Python-centric Cookiecutter for Molecular Computational Chemistry Packages

MolSSI Last update: Nov 14, 2023

Cookiecutter for Computational Molecular Sciences (CMS) Python Packages

A cookiecutter template for those interested in developing computational molecular packages in Python. Skeletal starting repositories can be created from this template to create the file structure semi-autonomously, so you can focus on what's important: the science!

The skeletal structure is designed to help you get started, but do not feel limited by the skeleton's features included here. Just to name a few things you can alter to suit your needs: change continuous integration options, remove deployment platforms, or test with a different suite.

Features

Python-centric skeletal structure with initial module files
Pre-configured pyproject.toml and setup.cfg for installation and packaging
Pre-configured Windows, Linux, and OSX continuous integration on GitHub Actions.
Choice of dependency locations through conda-forge, default conda, or pip
Basic testing structure with PyTest
Automatic git initialization + tag
GitHub Hooks
Automatic package version control with Versioningit
Sample data inclusion with packaging instructions
Basic documentation structure powered by Sphinx
Automatic license file inclusion from several common Open Source licenses (optional)

Requirements

Python 3.8, 3.9, or 3.10
Cookiecutter
Git

Usage

With cookiecutter installed, execute the following command inside the folder you want to create the skeletal repository.

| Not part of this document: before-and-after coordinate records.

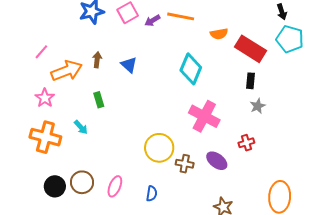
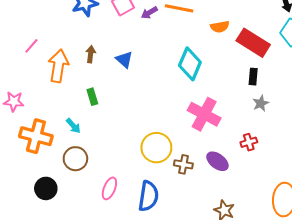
orange arrow: (67, 71) -> (58, 66), turned -60
pink star: (45, 98) -> (14, 101), moved, turned -30
brown circle: (82, 182) -> (75, 159), moved
blue semicircle: (152, 194) -> (148, 196), size x1.8

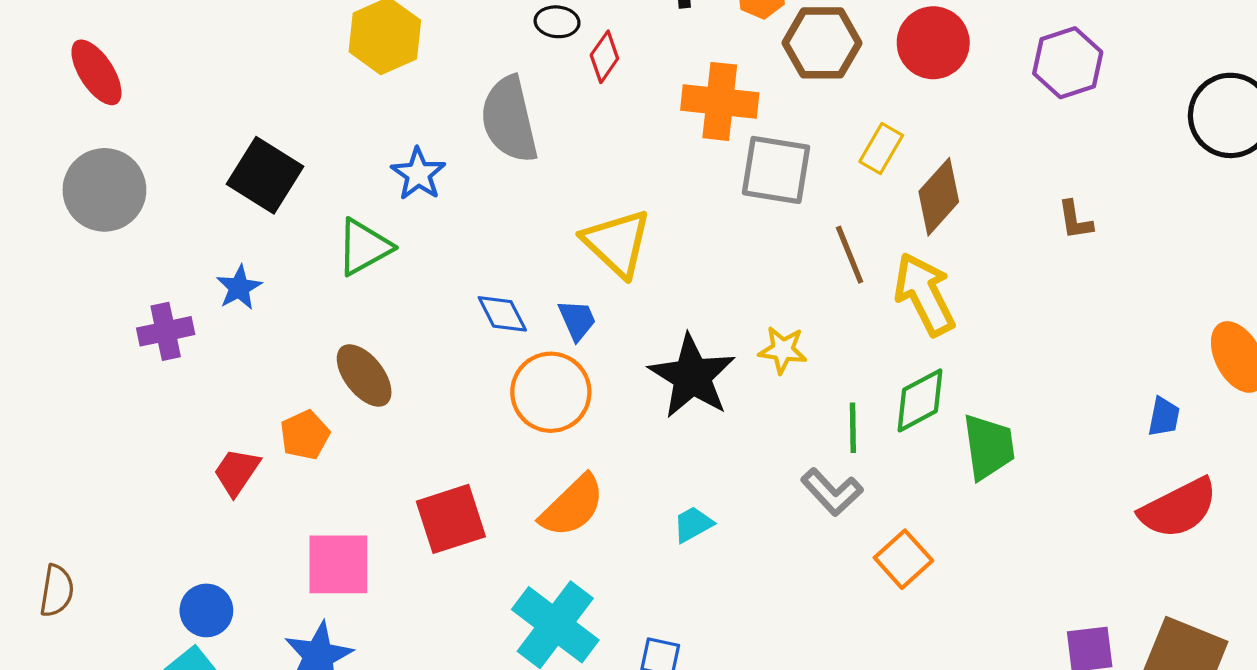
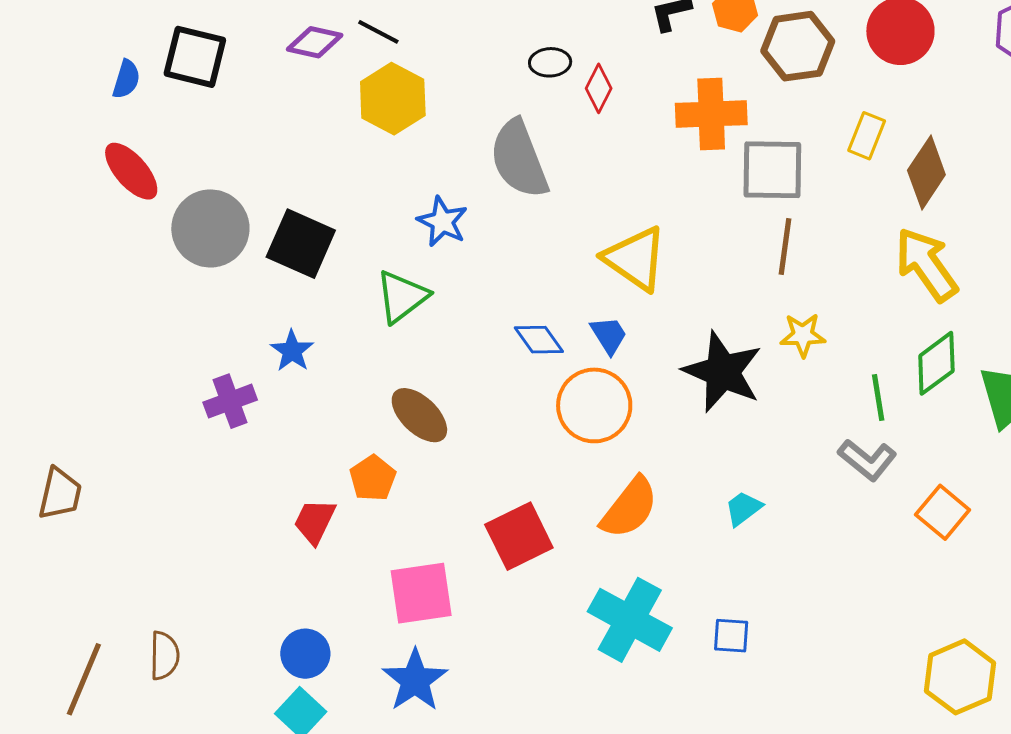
gray circle: (104, 190) -> (210, 228), moved
brown line: (850, 255) -> (785, 246), moved, turned 38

cookiecutter gh:molssi/cookiecutter-cms

Which fetches this repository from github automatically and prompts the user for some simple information such as package name, author(s), and licences.

Supported Python Versions

The MolSSI Cookiecutter will strive to support the current version of Python, two minor versions before. This philosophy is in align with Conda-Forge's guidelines and gives projects ample time to implement new features.

When to drop support for older Python versions?

Project developers can freely choose when to drop support for older versions of Python, or if they don't want to support as many. The general rules we recommend are:

Support at least two Python versions: The most recent and the preceding minor version. E.g. 3.9 and 3.8
Dropping Python versions should require a minor Project Version increment.
New Python versions have been supported for at least one minor revision. E.g Project X.Y supports Python 3.8 and 3.9; Project X.Y+1 supports Python 3.8, 3.9 and 3.10; Project X.Y+2 supports Python 3.9 and 3.10.
Add deprecation warnings if features will be removed.

Where is setup.py?

For a long time, many Python projects relied on one of the libraries distutils or setuptools and a corresponding meta-data defining file often called setup.py. These dependencies required python to run, and by its nature limited how much configuration could be done. setup.py has since been superseded by a new file called pyproject.toml, which is a build-system agnostic file which serves much of the same purpose, but can be extended to any number of tools, many of which can be retrieved from the internet simply by defining it in the pyproject.toml file. Many of the features which were in setup.py can be replaced by equivalent keys in the pyproject.toml. By default, the cookiecutter uses the setuptools backend anyways, just with the modernized install specification.

Next steps and web integrations

The repository contains a number of "hooks" that integrate with a variety of web services. To fully integrate the project with these web services and to get started developing your project please proceed through the following directions.

Local installation

For development work it is often recommended to do a "local" python install via pip install -e .. This command will insert your new project into your Python site-packages folder so that it can be found in any directory on your computer.

Setting up with GitHub

Upon creation, this project will initialize the output as a git repository. However, this does not automatically register the repository with GitHub. To do this, follow the instructions for Adding an existing project to GitHub using the command line . Follow the first step to create the repository on GitHub, but ignore the warnings about the README, license, and .gitignore files as this repo creates them. From there, you can skip to after the "first commit" instructions and proceed from there.

Testing

The Python testing framework was chosen to be pytest for this project. Other testing frameworks are available; however, the authors believe the combination of easy parametrization of tests, fixtures, and test marking make pytest particularly well suited for molecular software packages.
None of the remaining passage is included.